Миша пересказал сводку военных действий. Холодов угрюмо проговорил:
— Беда, да и только… Дуром прут, того и жди, к нам нагрянут.
— Не пропустят их, — возразил Миша. Холодов расхохотался, потом неожиданно умолк и строго сказал:
— А чего ты понимаешь? Дела, брат, табак, бежать вам отсюда придется.
— А вы разве здесь, у немцев, останетесь? — удивился Миша.
— Рад бы в рай, а что поделаешь? — Холодов громко икнул. — Куда нам ехать-то? Да и кто пас ждет? Нынче, брат, весь мир в движении. Едут люди и сами не знают, куда и зачем.
— Нашел о чем говорить, — вмешалась Степкина мать, вылезая из-за стола. — Бог даст, все будет ладно. И немцы — люди, как-нибудь проживем, чего с нас взять.
— Тоже мне, понесла, — Холодов метнул на нее осуждающий взгляд. — Не знаешь — не болтай чего не следует.
Он вытер полотенцем губы, поднялся, глянул на позеленевшую от времени икону в переднем углу и полез в карман за кисетом.
Подождав, пока Степка доел кашу и облизал ложку, Миша сказал:
— Выйди на минутку.
Степка что-то шепнул матери па ухо и вышел следом за Мишей.

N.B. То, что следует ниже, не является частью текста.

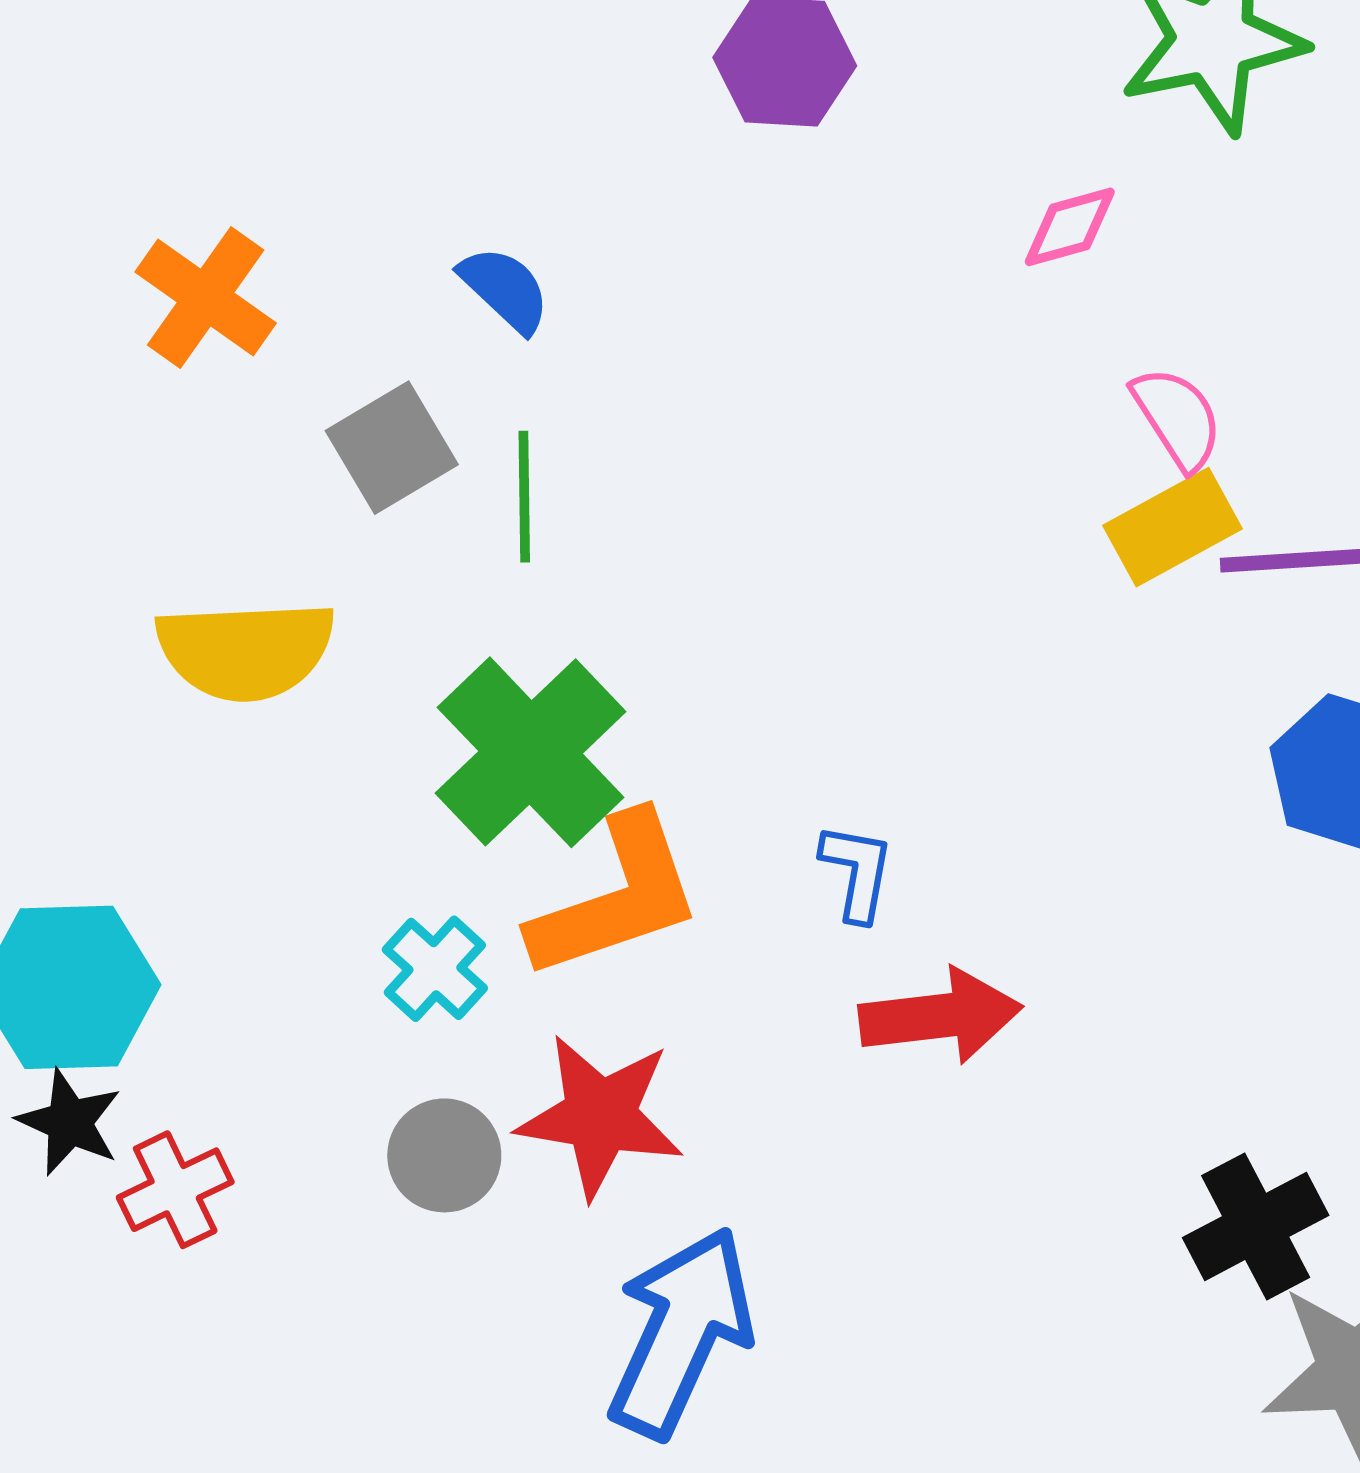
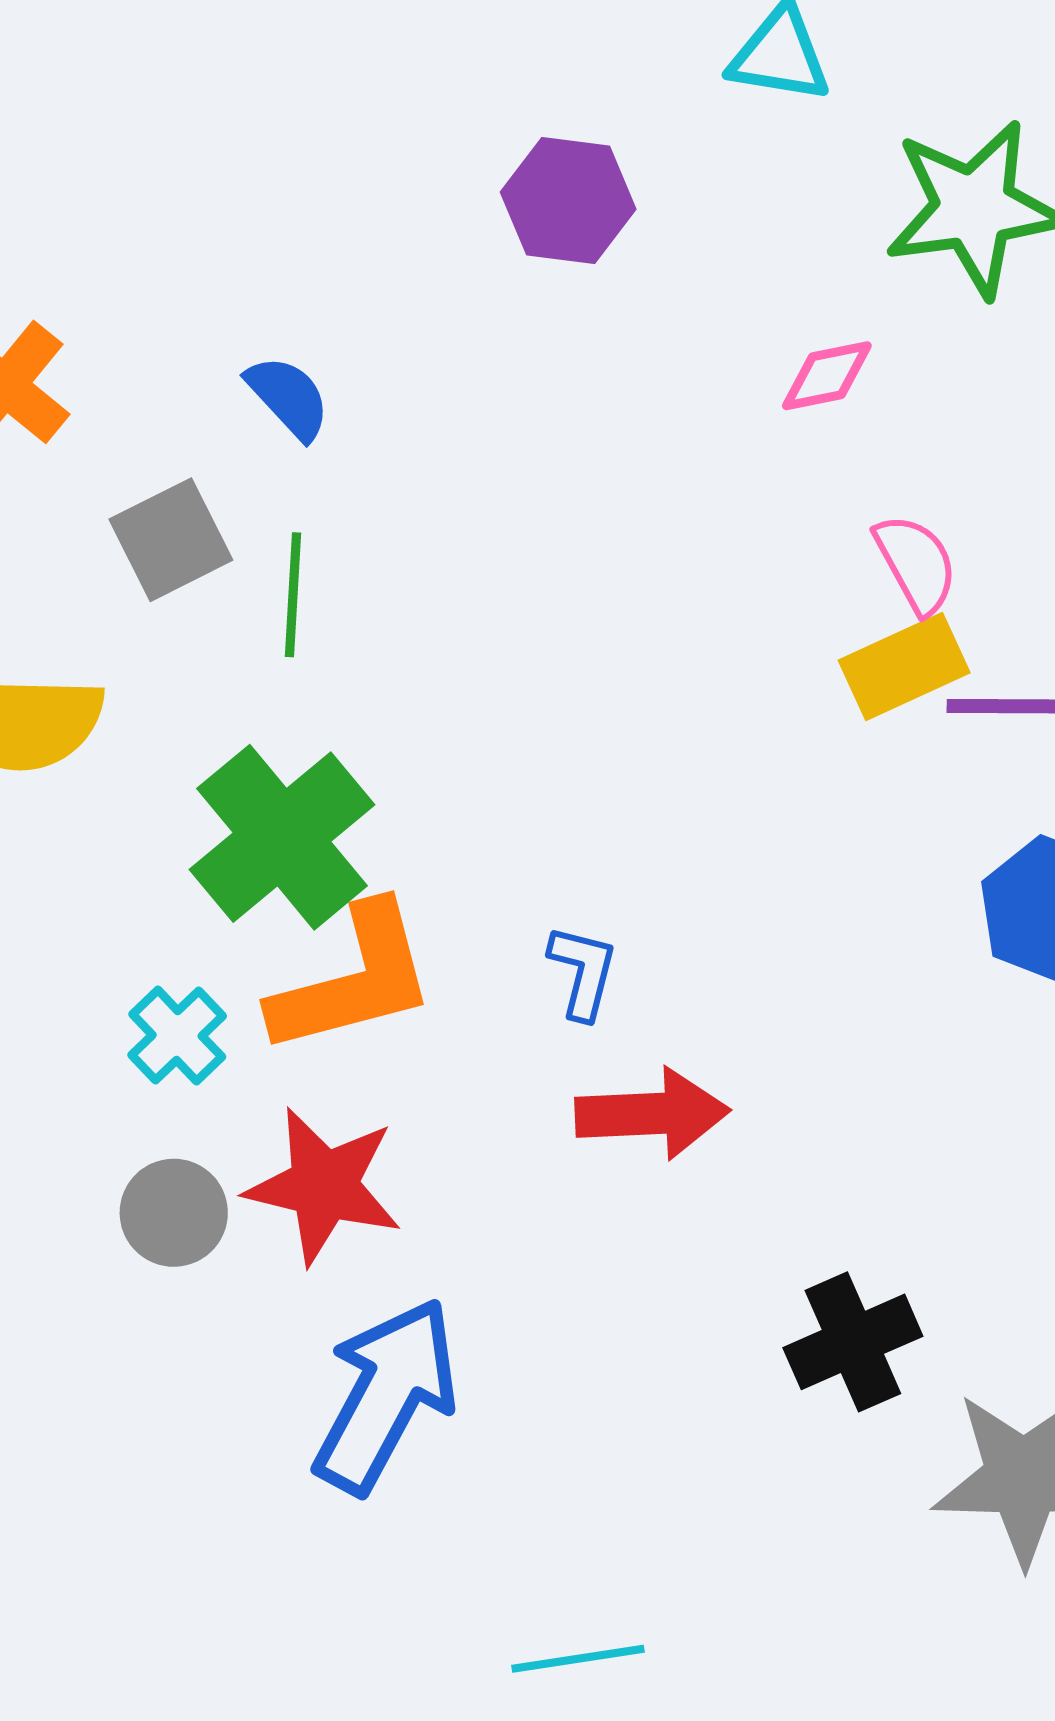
black cross: (1256, 1226) -> (853, 1342), moved

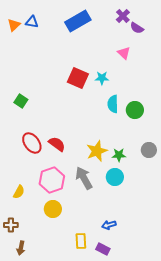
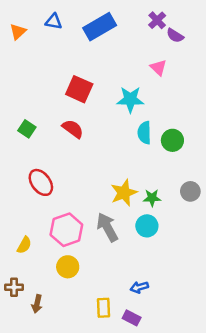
blue triangle: (32, 22) -> (54, 22), moved
red square: (78, 78) -> (79, 89), moved
cyan star: (102, 78) -> (130, 99), size x1.5
red semicircle: (57, 144) -> (73, 129), moved
brown arrow: (21, 248) -> (37, 304), moved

Они уселись на скамеечке в палисаднике.
Над станицей опустились сумерки. Луна серебрила тополя под окнами дома. Ветерок приносил с полей запахи скошенной травы, особенно резкие — полыни и донника. Тихо было вокруг, казалось, станица настороженно прислушивается к чему то.
— Пришел тебя предупредить, — начал Миша. — Мы завтра идем на рыбалку. В семь утра собираемся у Василька. Понял? Бредень в порядке. Если хочешь, пойдем, но не опаздывай.
— Успеть-то я успею, — неопределенно проговорил Степка. — Только вот… отец стал какой-то злющий. Приходит утром, берет меня чуть ли не за шиворот — и в сад. Землянку мы там мастерим себе.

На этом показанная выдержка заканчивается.